It was a day of showers but in the early evening the sky cleared and thanks to the earlier rain the haze lifted and you could see for miles.

View of Eaval from Paiboll Finn

I took the opportunity to go to Paiboll Finn, the stone circle near Loch Langais as I wanted to see where the sun was likely to set in relation to the stones. Also having walked up Ben Langass previously I thought the far reaching views may have been good on such a clear evening. During the short walk from Langass lodge up to the stones I was greeted with a view of a pair of Golden Eagles circling over the hill.
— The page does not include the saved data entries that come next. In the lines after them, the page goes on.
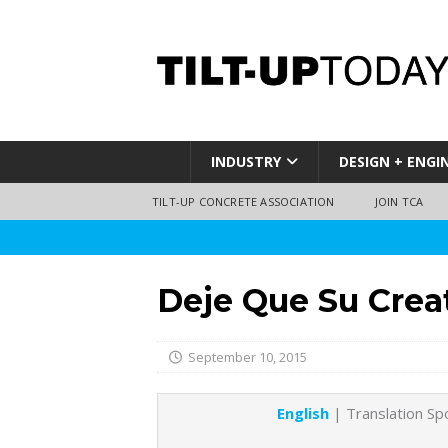
INDUSTRY
DESIGN + ENGI
TILT-UP CONCRETE ASSOCIATION
JOIN TCA
Deje Que Su Crea
September 10, 2015
English
| Translation S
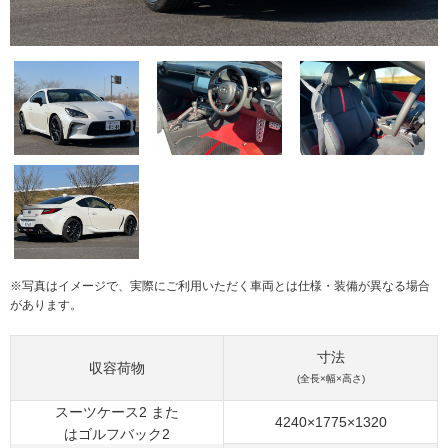
※写真はイメージで、実際にご利用いただく車両とは仕様・装備が異なる場合
があります。
寸法
収容荷物
(全長×幅×高さ)
スーツケース2 また
4240×1775×1320
はゴルフバック2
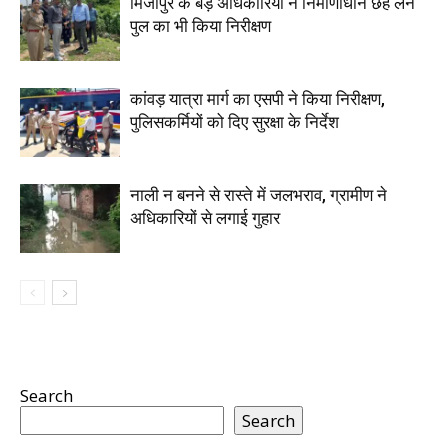
मिर्जापुर के बड़े अधिकारियों ने निर्माणाधीन छह लेन
पुल का भी किया निरीक्षण
कांवड़ यात्रा मार्ग का एसपी ने किया निरीक्षण,
पुलिसकर्मियों को दिए सुरक्षा के निर्देश
नाली न बनने से रास्ते में जलभराव, ग्रामीण ने
अधिकारियों से लगाई गुहार
Search
Search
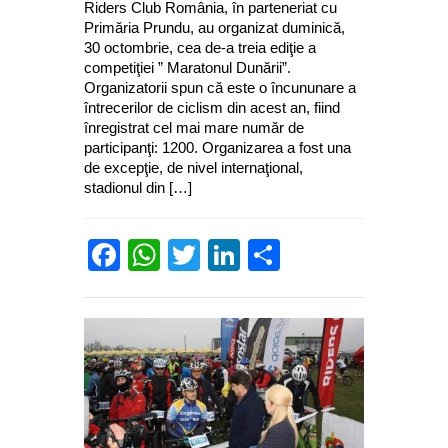
Riders Club România, în parteneriat cu
Primăria Prundu, au organizat duminică,
30 octombrie, cea de-a treia ediţie a
competiţiei ” Maratonul Dunării”.
Organizatorii spun că este o încununare a
întrecerilor de ciclism din acest an, fiind
înregistrat cel mai mare număr de
participanţi: 1200. Organizarea a fost una
de excepţie, de nivel internaţional,
stadionul din […]
Facebook
WhatsApp
Twitter
LinkedIn
Partajează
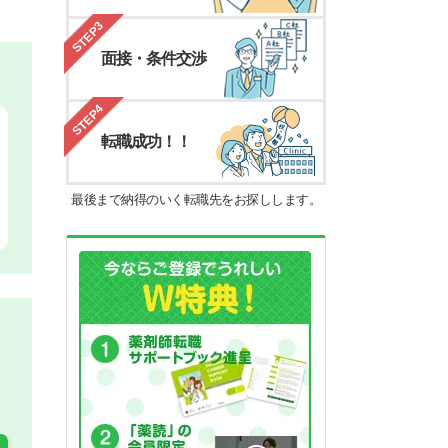
STEP3
面接・条件交渉
STEP4
転職成功！！
最後まで納得のいく転職先をお探しします。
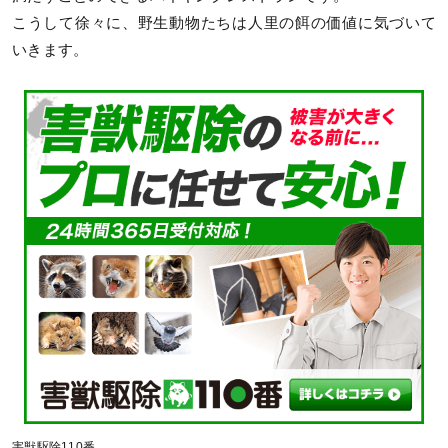
こうして徐々に、野生動物たちは人里の餌の価値に気づいて
いきます。
害獣駆除110番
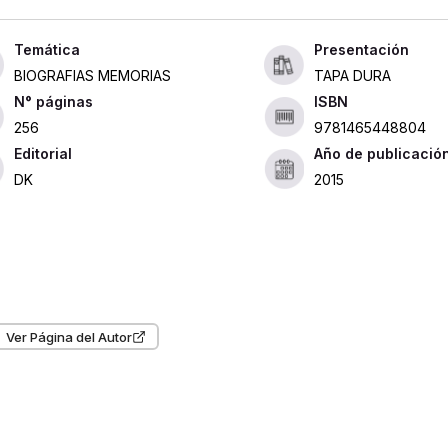
Presentación
BIOGRAFIAS MEMORIAS
TAPA DURA
ISBN
256
9781465448804
Editorial
Año de publicació
DK
2015
Ver Página del Autor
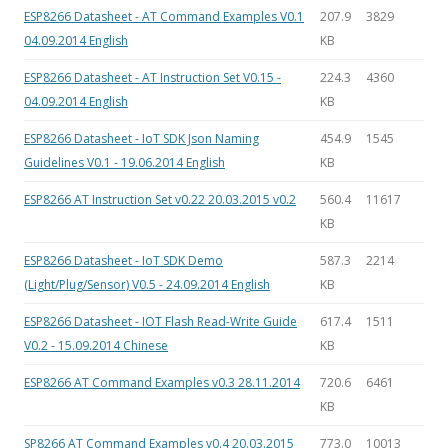
ESP8266 Datasheet - AT Command Examples V0.1
207.9
3829
04.09.2014 English
KB
ESP8266 Datasheet - AT Instruction Set V0.15 -
224.3
4360
04.09.2014 English
KB
ESP8266 Datasheet - IoT SDK Json Naming
454.9
1545
Guidelines V0.1 - 19.06.2014 English
KB
ESP8266 AT Instruction Set v0.22 20.03.2015 v0.2
560.4
11617
KB
ESP8266 Datasheet - IoT SDK Demo
587.3
2214
(Light/Plug/Sensor) V0.5 - 24.09.2014 English
KB
ESP8266 Datasheet - IOT Flash Read-Write Guide
617.4
1511
V0.2 - 15.09.2014 Chinese
KB
ESP8266 AT Command Examples v0.3 28.11.2014
720.6
6461
KB
SP8266 AT Command Examples v0.4 20.03.2015
773.0
10013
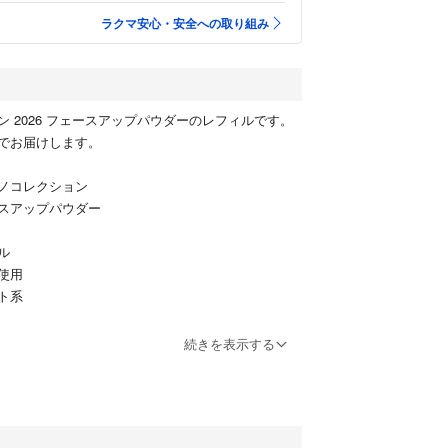
ラクマ安心・安全への取り組み
 2026 フェースアップパウダーのレフィルです。
でお届けします。
ノコレクション
スアップパウダー
ル
使用
ト系
たします。
続きを表示する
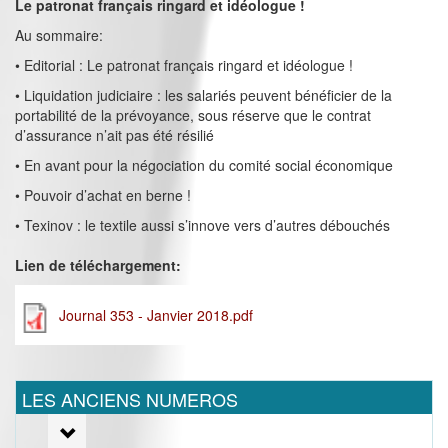
Le patronat français ringard et idéologue !
Au sommaire:
• Editorial : Le patronat français ringard et idéologue !
• Liquidation judiciaire : les salariés peuvent bénéficier de la
portabilité de la prévoyance, sous réserve que le contrat
d’assurance n’ait pas été résilié
• En avant pour la négociation du comité social économique
• Pouvoir d’achat en berne !
• Texinov : le textile aussi s’innove vers d’autres débouchés
Lien de téléchargement:
Journal 353 - Janvier 2018.pdf
LES ANCIENS NUMEROS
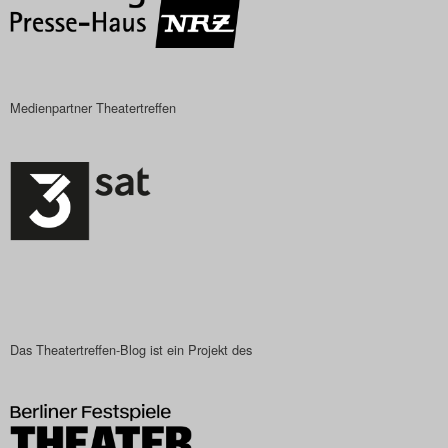
Das Theatertreffen-Blog
2023
Medienpartner Theatertreffen
Das Theatertreffen-Blog
2024
Das Theatertreffen-Blog
2025
Das Theatertreffen-Blog
Archiv
Das Theatertreffen-Blog ist ein Projekt des
Impressum
Nutzungsbedingungen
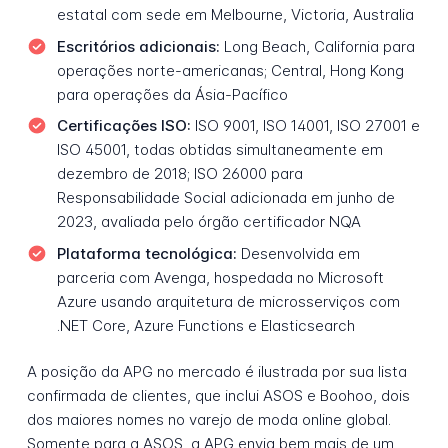
estatal com sede em Melbourne, Victoria, Australia
Escritórios adicionais:
Long Beach, California para
operações norte-americanas; Central, Hong Kong
para operações da Ásia-Pacífico
Certificações ISO:
ISO 9001, ISO 14001, ISO 27001 e
ISO 45001, todas obtidas simultaneamente em
dezembro de 2018; ISO 26000 para
Responsabilidade Social adicionada em junho de
2023, avaliada pelo órgão certificador NQA
Plataforma tecnológica:
Desenvolvida em
parceria com Avenga, hospedada no Microsoft
Azure usando arquitetura de microsserviços com
.NET Core, Azure Functions e Elasticsearch
A posição da APG no mercado é ilustrada por sua lista
confirmada de clientes, que inclui ASOS e Boohoo, dois
dos maiores nomes no varejo de moda online global.
Somente para a ASOS, a APG envia bem mais de um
They are a frequent sighting here and were beautiful in the evening light. I didn't have my long lens with me so only got record shots. Apparently otters can be seen on the Loch below but I always seem to end up looking skywards at the Eagles as they soar magnificently around the hill.

Golden eagle soaring over Ben Langass

As I approached the stones the Loch was a beautiful blue behind and the distinctive shape of Eaval dominated the skyline behind the stones. The mountain was bathed in sunlight and the passing clouds caused shadows to fall on its slopes as they scudded across the sky. It's a very peaceful spot. The only sounds are from the birds in the woods below and the wind.

The views from the top of Ben Langass are amazing! Panoramic views of the Lochmaddy hills to the East side and across to Eaval. On a clear evening like this you can see 180 degrees of view which includes the sea on either side of North Uist and South to the hills of South Uist. In the distance is Skye. There is something special about the site and if you were building a stone circle today it would seem like the obvious place to put it, with Ben Langass protecting it from the North, the Loch nearby, Eaval prominent in the south and the path of the rising and setting sun over the oval.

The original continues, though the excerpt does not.